ESPE Abstracts (2018) 89 P-P3-167

Correlation of Lipoprotein(a) Levels and Family History of Cardiovascular Disease in a Sample of Overweight/obese Children and Adolescents

Kalliopi Kappoua, Vasiliki Bisbinasb & Zacharoula Karaboutac


aPaediatric Department, General Hospital of Nikaia “Agios Panteleimon”, Athens, Greece; bMedical School, Aristotle University, Thessaloniki, Greece; c2nd Academic Paediatric Department, University General Hospital of Thessaloniki AHEPA, Thessaloniki, Greece


Introduction: Children with positive familiar history (FH) of cardiovascular disease (CVD), consist a subpopulation in higher risk for early life cardiovascular events. Obesity represents a major risk factor for coronary heart disease and premature death. Recently published studies integrate high levels of lipoprotein (a) (Lp(a)) into the group of cardiovascular risk factors. According to the Bogalusa study, increased levels of Lp(a) (>30 mg/dl) are associated with cardiovascular disease in early life.

Aim of the Study: The aim was to investigate a possible correlation between Lp(a) levels and FH of CVD in a sample of overweight/obese (ow/ob) children and adolescents and compare them with normal weight controls.

Subjects and Methods: Data were collected from 147 ob/ow children and adolescents (66 boys, 81 girls) who attended the paediatric obesity clinic of a tertiary centre, and 59 healthy controls (25 boys, 34 girls) with normal weight for age. From all all participants a FH of CVD and a morning lipid profile including Lp(a) after a 12-hour fast was obtained, and a full physical examination was performed. Statistical analysis was performed with IBM SPSS 23, statistical significance set at P value <0.05.
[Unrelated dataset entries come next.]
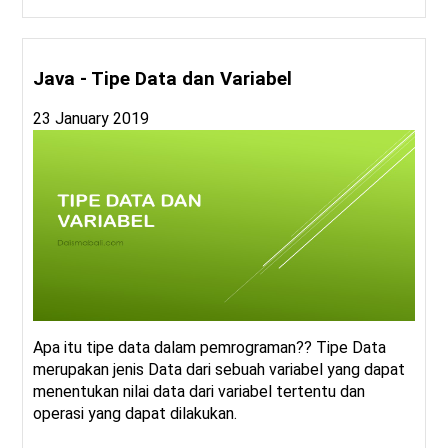
Java - Tipe Data dan Variabel
23 January 2019
Apa itu tipe data dalam pemrograman?? Tipe Data
merupakan jenis Data dari sebuah variabel yang dapat
menentukan nilai data dari variabel tertentu dan
operasi yang dapat dilakukan.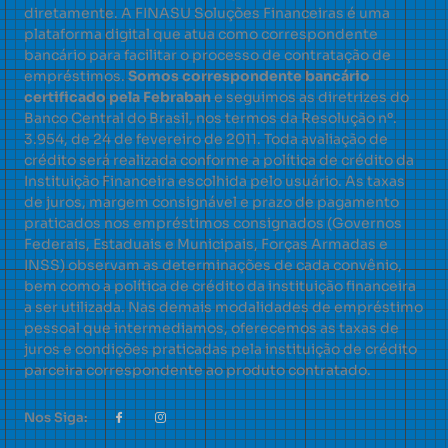
diretamente. A FINASU Soluções Financeiras é uma
plataforma digital que atua como correspondente
bancário para facilitar o processo de contratação de
empréstimos.
Somos correspondente bancário
certificado pela Febraban
e seguimos as diretrizes do
Banco Central do Brasil, nos termos da Resolução nº.
3.954, de 24 de fevereiro de 2011. Toda avaliação de
crédito será realizada conforme a política de crédito da
Instituição Financeira escolhida pelo usuário. As taxas
de juros, margem consignável e prazo de pagamento
praticados nos empréstimos consignados (Governos
Federais, Estaduais e Municipais, Forças Armadas e
INSS) observam as determinações de cada convênio,
bem como a política de crédito da instituição financeira
a ser utilizada. Nas demais modalidades de empréstimo
pessoal que intermediamos, oferecemos as taxas de
juros e condições praticadas pela instituição de crédito
parceira correspondente ao produto contratado.
Nos Siga: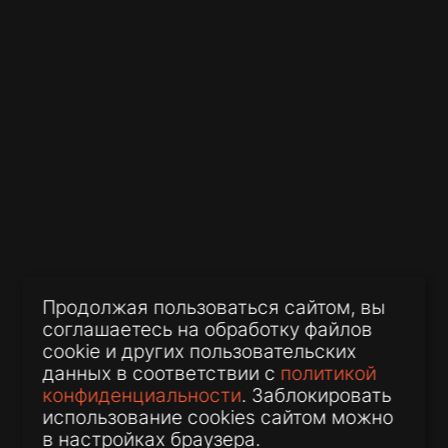
Нулевые декларации без
штрафов: внесены поправки в
Налоговый кодекс
03 июля 2026
Нотариус снова станет
Продолжая пользоваться сайтом, вы
обязательным? В Госдуме
соглашаетесь на обработку файлов
предложили вернуть
cookie и других пользовательских
нотариальную форму сделок с
данных в соответствии с
политикой
жильем
конфиденциальности
. Заблокировать
использование cookies сайтом можно
в настройках браузера.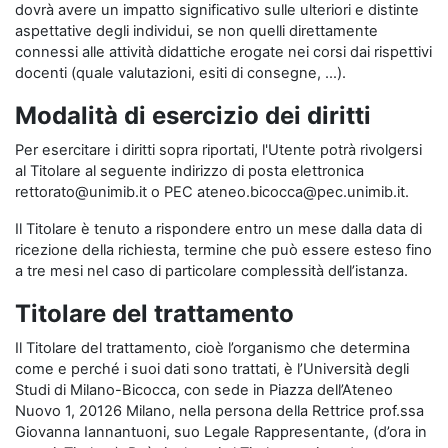
dovrà avere un impatto significativo sulle ulteriori e distinte
aspettative degli individui, se non quelli direttamente
connessi alle attività didattiche erogate nei corsi dai rispettivi
docenti (quale valutazioni, esiti di consegne, …).
Modalità di esercizio dei diritti
Per esercitare i diritti sopra riportati, l'Utente potrà rivolgersi
al Titolare al seguente indirizzo di posta elettronica
rettorato@unimib.it o PEC ateneo.bicocca@pec.unimib.it.
Il Titolare è tenuto a rispondere entro un mese dalla data di
ricezione della richiesta, termine che può essere esteso fino
a tre mesi nel caso di particolare complessità dell’istanza.
Titolare del trattamento
Il Titolare del trattamento, cioè l’organismo che determina
come e perché i suoi dati sono trattati, è l’Università degli
Studi di Milano-Bicocca, con sede in Piazza dell’Ateneo
Nuovo 1, 20126 Milano, nella persona della Rettrice prof.ssa
Giovanna Iannantuoni, suo Legale Rappresentante, (d’ora in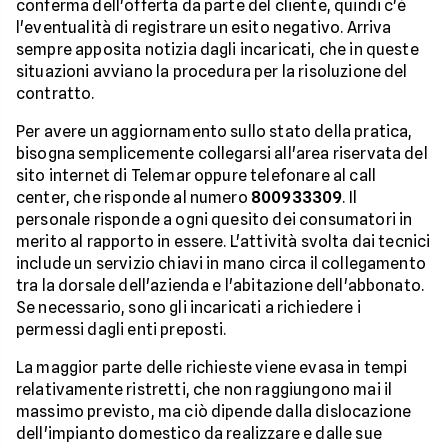
conferma dell'offerta da parte del cliente, quindi c'è
l'eventualità di registrare un esito negativo. Arriva
sempre apposita notizia dagli incaricati, che in queste
situazioni avviano la procedura per la risoluzione del
contratto.
Per avere un aggiornamento sullo stato della pratica,
bisogna semplicemente collegarsi all'area riservata del
sito internet di Telemar oppure telefonare al call
center, che risponde al numero
800933309
. Il
personale risponde a ogni quesito dei consumatori in
merito al rapporto in essere. L'attività svolta dai tecnici
include un servizio chiavi in mano circa il collegamento
tra la dorsale dell'azienda e l'abitazione dell'abbonato.
Se necessario, sono gli incaricati a richiedere i
permessi dagli enti preposti.
La maggior parte delle richieste viene evasa in tempi
relativamente ristretti, che non raggiungono mai il
massimo previsto, ma ciò dipende dalla dislocazione
dell'impianto domestico da realizzare e dalle sue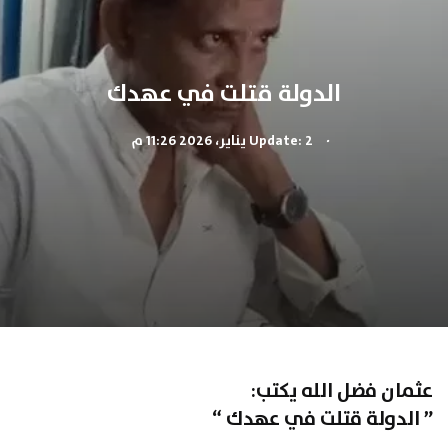
الدولة قتلت في عهدك
.
Update: 2 يناير، 2026 11:26 م
عثمان فضل الله يكتب:
” الدولة قتلت في عهدك “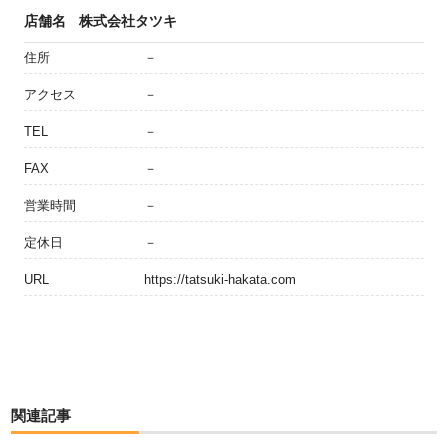
店舗名
株式会社タツキ
住所
－
アクセス
－
TEL
－
FAX
－
営業時間
－
定休日
－
URL
https://tatsuki-hakata.com
関連記事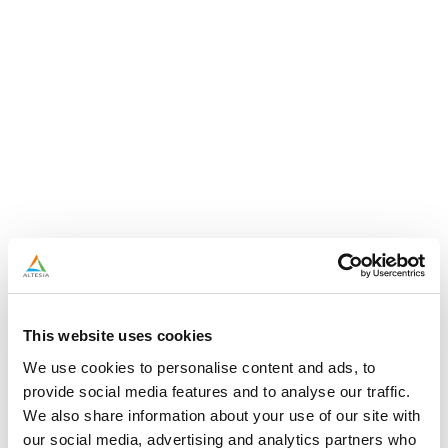
This website uses cookies
We use cookies to personalise content and ads, to
provide social media features and to analyse our traffic.
We also share information about your use of our site with
our social media, advertising and analytics partners who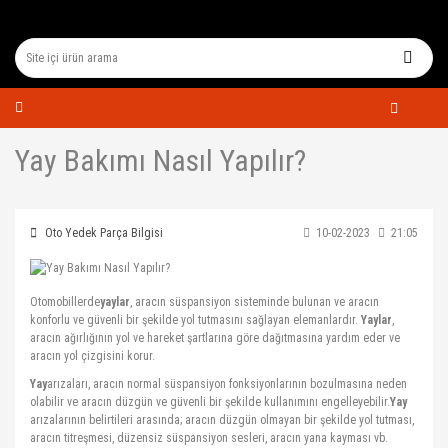
Yay Bakımı Nasıl Yapılır?
Oto Yedek Parça Bilgisi
10-02-2023
21:05
Otomobillerde
yaylar
, aracın süspansiyon sisteminde bulunan ve aracın
konforlu ve güvenli bir şekilde yol tutmasını sağlayan elemanlardır.
Yaylar
,
aracın ağırlığının yol ve hareket şartlarına göre dağıtmasına yardım eder ve
aracın yol çizgisini korur.
Yay
arızaları, aracın normal süspansiyon fonksiyonlarının bozulmasına neden
olabilir ve aracın düzgün ve güvenli bir şekilde kullanımını engelleyebilir.
Yay
arızalarının belirtileri arasında; aracın düzgün olmayan bir şekilde yol tutması,
aracın titreşmesi, düzensiz süspansiyon sesleri, aracın yana kayması vb.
Results: Mean age of ow/ob was 10 years (±2.8), 10.2 (±0.9) of controls. In the ow/ob group 23.1% were overweight, 44.2% obese, 32.7% had morbid obesity. The mean Lp(a) value in the ow/ob was statistically significant (P<0.05), 31.3 mg/dl (±40.8), and 24.2 mg/dl (±34.2) in the controls. The ow/ob children and adolescents with positive FH of CVD (45.7%) had Lp(a) levels >30 mg/dl, mean value 34.8 mg/dl (±37.4), the rest (70.7%) with negative FH of CVD had a mean Lp(a) 29.8 mg/dl (±42.1), statistically significant difference (P<0.05). The association between level of obesity (overweight, obese, morbidly obese) and FH of CVD was also statistically significant (P<0.05).

Conclusions: In the ow/ob children and adolescents of our study raised L(a) levels were found to positively correlate with FH of CVD. Determining Lp(a) levels is important for evaluating obesity in paediatric populations as abnormal Lp(a) levels correlate with higher risk of cardiovascular events in early life. When high Lp(a) levels are found, a more intense intervention is recommended to establish normal weight and at the same time to establish healthier eating habits and a daily exercise routine.